Disallineamento
C’è un paradosso notevole nel modo in cui le società moderne affrontano i sistemi complessi. Da un lato abbiamo impalcature formidabili disegnate per funzionare come ingranaggi perfetti e del tutto imparziali, dall’altro basta accendere la televisione o navigare un social network perché quell’impianto millenario sembri sgretolarsi. Un vero e proprio collasso cognitivo che fa percepire le regole generali come una stortura.
Il caso del gioielliere Roggero è un caso emblematico per comprendere come i media trasformano i sistemi complessi in storie emotive. Il caso ha catturato l’attenzione della pubblica opinione per diversi giorni, provocando una polarizzazione massima. Per tale motivo ci appare perfetto per analizzarlo in base alla teoria dei media (Orchestrated media theory framework) che abbiamo sintetizzato nei due seguenti articoli: Dalla TV all’AI: come i media cognitivi plasmano le menti; Neil Postman, le storie del mondo e la difficoltà di capire il presente.
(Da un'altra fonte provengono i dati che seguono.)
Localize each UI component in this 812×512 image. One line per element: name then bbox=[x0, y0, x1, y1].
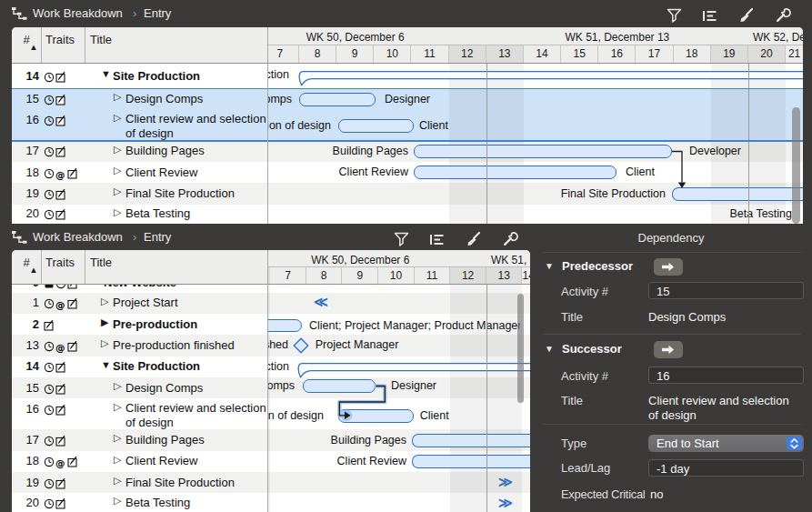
table-row[interactable]: 18@▷Client Review bbox=[12, 451, 268, 472]
gantt-bar[interactable] bbox=[338, 409, 414, 423]
type-popup[interactable]: End to Start bbox=[648, 435, 804, 453]
trait-paperclip-icon: @ bbox=[55, 455, 66, 466]
gantt-bar[interactable] bbox=[414, 166, 617, 179]
week-header-cell: WK 50, December 6 bbox=[268, 250, 486, 267]
table-row[interactable]: 17▷Building Pages bbox=[12, 429, 268, 450]
settings-wrench-icon[interactable] bbox=[774, 7, 791, 25]
expected-critical-value: no bbox=[650, 487, 663, 501]
bar-label: Design Comps bbox=[268, 93, 292, 105]
toolbar-top: Work Breakdown › Entry bbox=[0, 0, 812, 27]
column-header-title[interactable]: Title bbox=[90, 33, 112, 46]
bar-resources-label: Client; Project Manager; Product Manager… bbox=[309, 319, 520, 332]
trait-icons bbox=[44, 433, 66, 445]
table-row[interactable]: 19▷Final Site Production bbox=[12, 183, 268, 204]
vertical-scrollbar-thumb[interactable] bbox=[792, 107, 800, 224]
type-label: Type bbox=[561, 437, 586, 450]
table-row[interactable]: 17▷Building Pages bbox=[12, 141, 268, 162]
breadcrumb-current[interactable]: Entry bbox=[144, 230, 171, 244]
style-brush-icon[interactable] bbox=[737, 7, 755, 25]
trait-pencil-icon bbox=[67, 296, 78, 307]
table-row[interactable]: 13@▷Pre-production finished bbox=[12, 335, 268, 356]
disclosure-triangle[interactable]: ▼ bbox=[101, 68, 111, 79]
offscreen-right-indicator[interactable]: ≫ bbox=[498, 495, 513, 511]
trait-pencil-icon bbox=[55, 497, 66, 507]
leadlag-field[interactable]: -1 day bbox=[648, 459, 804, 477]
successor-disclosure-icon[interactable]: ▼ bbox=[545, 344, 554, 354]
gantt-bar[interactable] bbox=[303, 379, 376, 393]
vertical-scrollbar-thumb[interactable] bbox=[517, 294, 525, 403]
predecessor-disclosure-icon[interactable]: ▼ bbox=[545, 261, 554, 271]
gantt-bar[interactable] bbox=[299, 93, 376, 106]
trait-paperclip-icon: @ bbox=[55, 339, 66, 350]
table-row[interactable]: 0▼New Website bbox=[12, 285, 268, 293]
bar-label: Client review and selection of design bbox=[268, 409, 324, 422]
goto-successor-button[interactable] bbox=[654, 341, 683, 358]
settings-wrench-icon[interactable] bbox=[501, 231, 518, 248]
trait-clock-icon bbox=[44, 187, 55, 198]
day-header-cell: 10 bbox=[378, 267, 415, 284]
outline-icon[interactable] bbox=[701, 7, 718, 25]
row-title: Client Review bbox=[125, 166, 197, 179]
offscreen-left-indicator[interactable]: ≪ bbox=[314, 294, 328, 310]
outline-icon[interactable] bbox=[428, 231, 446, 248]
gantt-bar[interactable] bbox=[338, 119, 414, 133]
table-row[interactable]: 16▷Client review and selectionof design bbox=[12, 109, 268, 140]
leadlag-label: Lead/Lag bbox=[561, 461, 610, 475]
gantt-summary-bar[interactable] bbox=[296, 71, 803, 87]
gantt-bar[interactable] bbox=[268, 319, 302, 333]
table-row[interactable]: 1@▷Project Start bbox=[12, 293, 268, 314]
table-row[interactable]: 19▷Final Site Production bbox=[12, 472, 268, 493]
gantt-bar[interactable] bbox=[414, 145, 672, 158]
filter-icon[interactable] bbox=[666, 7, 683, 25]
table-row[interactable]: 20▷Beta Testing bbox=[12, 205, 268, 224]
style-brush-icon[interactable] bbox=[465, 231, 482, 248]
trait-icons bbox=[44, 285, 78, 287]
row-number: 20 bbox=[12, 206, 39, 220]
disclosure-triangle[interactable]: ▼ bbox=[101, 359, 111, 370]
trait-pencil-icon bbox=[55, 114, 66, 125]
breadcrumb-root[interactable]: Work Breakdown bbox=[33, 6, 123, 20]
predecessor-activity-field[interactable]: 15 bbox=[648, 282, 804, 299]
day-header-cell: 12 bbox=[449, 45, 486, 63]
filter-icon[interactable] bbox=[393, 231, 410, 248]
breadcrumb-separator: › bbox=[133, 230, 136, 244]
day-header-cell: 8 bbox=[306, 267, 343, 284]
day-header-cell: 11 bbox=[411, 45, 448, 63]
row-number: 16 bbox=[12, 113, 39, 126]
row-title: Site Production bbox=[113, 69, 200, 83]
gantt-bar[interactable] bbox=[672, 187, 803, 201]
table-row[interactable]: 18@▷Client Review bbox=[12, 162, 268, 183]
table-row[interactable]: 20▷Beta Testing bbox=[12, 493, 268, 512]
trait-clock-icon bbox=[44, 382, 55, 393]
column-header-traits[interactable]: Traits bbox=[45, 33, 75, 46]
activity-marker-icon: ▷ bbox=[114, 495, 121, 507]
table-row[interactable]: 16▷Client review and selectionof design bbox=[12, 398, 268, 429]
offscreen-right-indicator[interactable]: ≫ bbox=[498, 474, 513, 490]
disclosure-triangle[interactable]: ▼ bbox=[92, 285, 102, 286]
bar-label: Final Site Production bbox=[561, 187, 666, 200]
table-row[interactable]: 14▼Site Production bbox=[12, 356, 268, 377]
gantt-bar[interactable] bbox=[412, 455, 530, 468]
table-row[interactable]: 14▼Site Production bbox=[12, 64, 268, 88]
table-row[interactable]: 15▷Design Comps bbox=[12, 377, 268, 398]
row-title: Building Pages bbox=[125, 144, 205, 157]
trait-pencil-icon bbox=[55, 434, 66, 445]
breadcrumb-current[interactable]: Entry bbox=[144, 6, 171, 20]
row-number: 2 bbox=[12, 317, 39, 331]
row-title: Final Site Production bbox=[125, 476, 235, 489]
header-divider bbox=[268, 266, 530, 267]
gantt-summary-bar[interactable] bbox=[296, 363, 530, 379]
column-header-traits[interactable]: Traits bbox=[45, 256, 75, 269]
column-header-title[interactable]: Title bbox=[90, 256, 112, 269]
table-row[interactable]: 15▷Design Comps bbox=[12, 88, 268, 109]
gantt-bar[interactable] bbox=[412, 434, 530, 447]
disclosure-triangle[interactable]: ▶ bbox=[101, 316, 108, 328]
successor-activity-field[interactable]: 16 bbox=[648, 366, 804, 384]
day-header-cell: 13 bbox=[486, 45, 524, 63]
breadcrumb-root[interactable]: Work Breakdown bbox=[33, 230, 123, 244]
predecessor-title-value: Design Comps bbox=[648, 310, 726, 324]
table-row[interactable]: 2▶Pre-production bbox=[12, 314, 268, 335]
gantt-milestone[interactable] bbox=[293, 337, 309, 354]
divider bbox=[543, 424, 801, 425]
goto-predecessor-button[interactable] bbox=[654, 258, 683, 276]
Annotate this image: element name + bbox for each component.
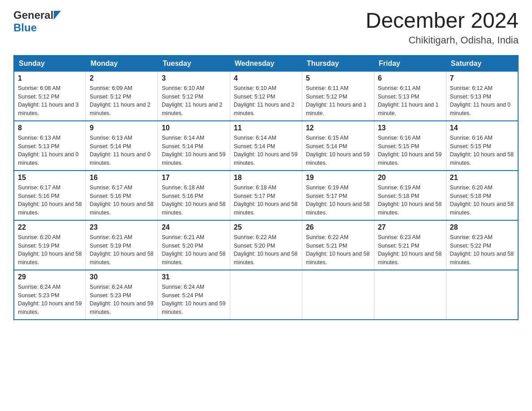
calendar-cell: 26 Sunrise: 6:22 AMSunset: 5:21 PMDaylig… — [302, 220, 374, 270]
page-header: General Blue December 2024 Chikitigarh, … — [13, 9, 519, 46]
day-number: 25 — [234, 223, 298, 231]
calendar-cell: 15 Sunrise: 6:17 AMSunset: 5:16 PMDaylig… — [14, 171, 86, 220]
col-wednesday: Wednesday — [230, 56, 302, 72]
day-number: 21 — [450, 174, 514, 182]
day-info: Sunrise: 6:11 AMSunset: 5:13 PMDaylight:… — [378, 84, 442, 118]
day-number: 3 — [162, 74, 226, 82]
day-info: Sunrise: 6:11 AMSunset: 5:12 PMDaylight:… — [306, 84, 370, 118]
day-info: Sunrise: 6:10 AMSunset: 5:12 PMDaylight:… — [162, 84, 226, 118]
day-number: 18 — [234, 174, 298, 182]
calendar-cell: 18 Sunrise: 6:18 AMSunset: 5:17 PMDaylig… — [230, 171, 302, 220]
calendar-cell: 17 Sunrise: 6:18 AMSunset: 5:16 PMDaylig… — [158, 171, 230, 220]
month-title: December 2024 — [365, 9, 519, 33]
day-info: Sunrise: 6:19 AMSunset: 5:18 PMDaylight:… — [378, 184, 442, 217]
location-subtitle: Chikitigarh, Odisha, India — [365, 34, 519, 46]
day-info: Sunrise: 6:15 AMSunset: 5:14 PMDaylight:… — [306, 134, 370, 167]
calendar-cell: 13 Sunrise: 6:16 AMSunset: 5:15 PMDaylig… — [374, 121, 446, 171]
day-info: Sunrise: 6:13 AMSunset: 5:13 PMDaylight:… — [18, 134, 82, 167]
day-info: Sunrise: 6:21 AMSunset: 5:20 PMDaylight:… — [162, 233, 226, 267]
col-saturday: Saturday — [446, 56, 518, 72]
col-monday: Monday — [86, 56, 158, 72]
day-info: Sunrise: 6:10 AMSunset: 5:12 PMDaylight:… — [234, 84, 298, 118]
day-info: Sunrise: 6:23 AMSunset: 5:22 PMDaylight:… — [450, 233, 514, 267]
calendar-cell: 22 Sunrise: 6:20 AMSunset: 5:19 PMDaylig… — [14, 220, 86, 270]
calendar-cell: 6 Sunrise: 6:11 AMSunset: 5:13 PMDayligh… — [374, 71, 446, 121]
day-number: 6 — [378, 74, 442, 82]
day-info: Sunrise: 6:21 AMSunset: 5:19 PMDaylight:… — [90, 233, 154, 267]
title-block: December 2024 Chikitigarh, Odisha, India — [365, 9, 519, 46]
day-number: 20 — [378, 174, 442, 182]
col-thursday: Thursday — [302, 56, 374, 72]
calendar-week-row: 15 Sunrise: 6:17 AMSunset: 5:16 PMDaylig… — [14, 171, 518, 220]
day-info: Sunrise: 6:08 AMSunset: 5:12 PMDaylight:… — [18, 84, 82, 118]
day-number: 17 — [162, 174, 226, 182]
day-number: 4 — [234, 74, 298, 82]
calendar-cell: 23 Sunrise: 6:21 AMSunset: 5:19 PMDaylig… — [86, 220, 158, 270]
calendar-cell: 21 Sunrise: 6:20 AMSunset: 5:18 PMDaylig… — [446, 171, 518, 220]
calendar-cell: 31 Sunrise: 6:24 AMSunset: 5:24 PMDaylig… — [158, 270, 230, 320]
day-number: 5 — [306, 74, 370, 82]
day-number: 7 — [450, 74, 514, 82]
calendar-cell: 16 Sunrise: 6:17 AMSunset: 5:16 PMDaylig… — [86, 171, 158, 220]
day-number: 1 — [18, 74, 82, 82]
logo: General Blue — [13, 9, 61, 34]
calendar-week-row: 22 Sunrise: 6:20 AMSunset: 5:19 PMDaylig… — [14, 220, 518, 270]
col-friday: Friday — [374, 56, 446, 72]
day-info: Sunrise: 6:13 AMSunset: 5:14 PMDaylight:… — [90, 134, 154, 167]
day-number: 27 — [378, 223, 442, 231]
calendar-cell: 10 Sunrise: 6:14 AMSunset: 5:14 PMDaylig… — [158, 121, 230, 171]
calendar-cell: 27 Sunrise: 6:23 AMSunset: 5:21 PMDaylig… — [374, 220, 446, 270]
day-number: 24 — [162, 223, 226, 231]
day-number: 14 — [450, 124, 514, 132]
col-tuesday: Tuesday — [158, 56, 230, 72]
day-info: Sunrise: 6:17 AMSunset: 5:16 PMDaylight:… — [18, 184, 82, 217]
calendar-cell: 20 Sunrise: 6:19 AMSunset: 5:18 PMDaylig… — [374, 171, 446, 220]
day-number: 9 — [90, 124, 154, 132]
logo-general-text: General — [13, 9, 53, 21]
day-number: 28 — [450, 223, 514, 231]
calendar-cell: 5 Sunrise: 6:11 AMSunset: 5:12 PMDayligh… — [302, 71, 374, 121]
day-number: 8 — [18, 124, 82, 132]
calendar-cell: 14 Sunrise: 6:16 AMSunset: 5:15 PMDaylig… — [446, 121, 518, 171]
day-info: Sunrise: 6:16 AMSunset: 5:15 PMDaylight:… — [450, 134, 514, 167]
day-info: Sunrise: 6:19 AMSunset: 5:17 PMDaylight:… — [306, 184, 370, 217]
day-number: 26 — [306, 223, 370, 231]
day-info: Sunrise: 6:12 AMSunset: 5:13 PMDaylight:… — [450, 84, 514, 118]
day-info: Sunrise: 6:23 AMSunset: 5:21 PMDaylight:… — [378, 233, 442, 267]
day-info: Sunrise: 6:24 AMSunset: 5:23 PMDaylight:… — [18, 283, 82, 317]
calendar-cell — [302, 270, 374, 320]
calendar-cell: 29 Sunrise: 6:24 AMSunset: 5:23 PMDaylig… — [14, 270, 86, 320]
calendar-cell: 19 Sunrise: 6:19 AMSunset: 5:17 PMDaylig… — [302, 171, 374, 220]
calendar-cell: 28 Sunrise: 6:23 AMSunset: 5:22 PMDaylig… — [446, 220, 518, 270]
day-info: Sunrise: 6:09 AMSunset: 5:12 PMDaylight:… — [90, 84, 154, 118]
calendar-week-row: 1 Sunrise: 6:08 AMSunset: 5:12 PMDayligh… — [14, 71, 518, 121]
calendar-cell: 12 Sunrise: 6:15 AMSunset: 5:14 PMDaylig… — [302, 121, 374, 171]
day-info: Sunrise: 6:20 AMSunset: 5:18 PMDaylight:… — [450, 184, 514, 217]
calendar-header-row: Sunday Monday Tuesday Wednesday Thursday… — [14, 56, 518, 72]
logo-blue-text: Blue — [13, 21, 37, 34]
day-info: Sunrise: 6:14 AMSunset: 5:14 PMDaylight:… — [162, 134, 226, 167]
day-number: 2 — [90, 74, 154, 82]
calendar-cell: 24 Sunrise: 6:21 AMSunset: 5:20 PMDaylig… — [158, 220, 230, 270]
day-info: Sunrise: 6:20 AMSunset: 5:19 PMDaylight:… — [18, 233, 82, 267]
day-number: 11 — [234, 124, 298, 132]
day-info: Sunrise: 6:22 AMSunset: 5:20 PMDaylight:… — [234, 233, 298, 267]
day-number: 10 — [162, 124, 226, 132]
day-number: 22 — [18, 223, 82, 231]
calendar-cell: 8 Sunrise: 6:13 AMSunset: 5:13 PMDayligh… — [14, 121, 86, 171]
day-info: Sunrise: 6:16 AMSunset: 5:15 PMDaylight:… — [378, 134, 442, 167]
day-info: Sunrise: 6:24 AMSunset: 5:24 PMDaylight:… — [162, 283, 226, 317]
calendar-cell — [230, 270, 302, 320]
day-info: Sunrise: 6:22 AMSunset: 5:21 PMDaylight:… — [306, 233, 370, 267]
calendar-cell: 3 Sunrise: 6:10 AMSunset: 5:12 PMDayligh… — [158, 71, 230, 121]
day-number: 13 — [378, 124, 442, 132]
calendar-cell: 1 Sunrise: 6:08 AMSunset: 5:12 PMDayligh… — [14, 71, 86, 121]
day-number: 12 — [306, 124, 370, 132]
calendar-week-row: 29 Sunrise: 6:24 AMSunset: 5:23 PMDaylig… — [14, 270, 518, 320]
day-info: Sunrise: 6:24 AMSunset: 5:23 PMDaylight:… — [90, 283, 154, 317]
day-number: 29 — [18, 273, 82, 281]
svg-marker-0 — [54, 11, 61, 20]
day-info: Sunrise: 6:18 AMSunset: 5:16 PMDaylight:… — [162, 184, 226, 217]
calendar-cell: 2 Sunrise: 6:09 AMSunset: 5:12 PMDayligh… — [86, 71, 158, 121]
calendar-cell: 9 Sunrise: 6:13 AMSunset: 5:14 PMDayligh… — [86, 121, 158, 171]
Il caso è stato raccontato dai media come se fosse un normale caso giudiziario, evidenziando il disallineamento di piano tra l’“informazione esplicativa” e l’“informazione sociale” (vedi Neil Postman, le storie del mondo e la difficoltà di capire il presente). Il giornalismo, infatti, ha risposto alla domanda: “i magistrati hanno seguito le regole?” evidenziando le norme e l’iter processuale. Questa è “informazione esplicativa”, cioè un modello del sistema giuridico.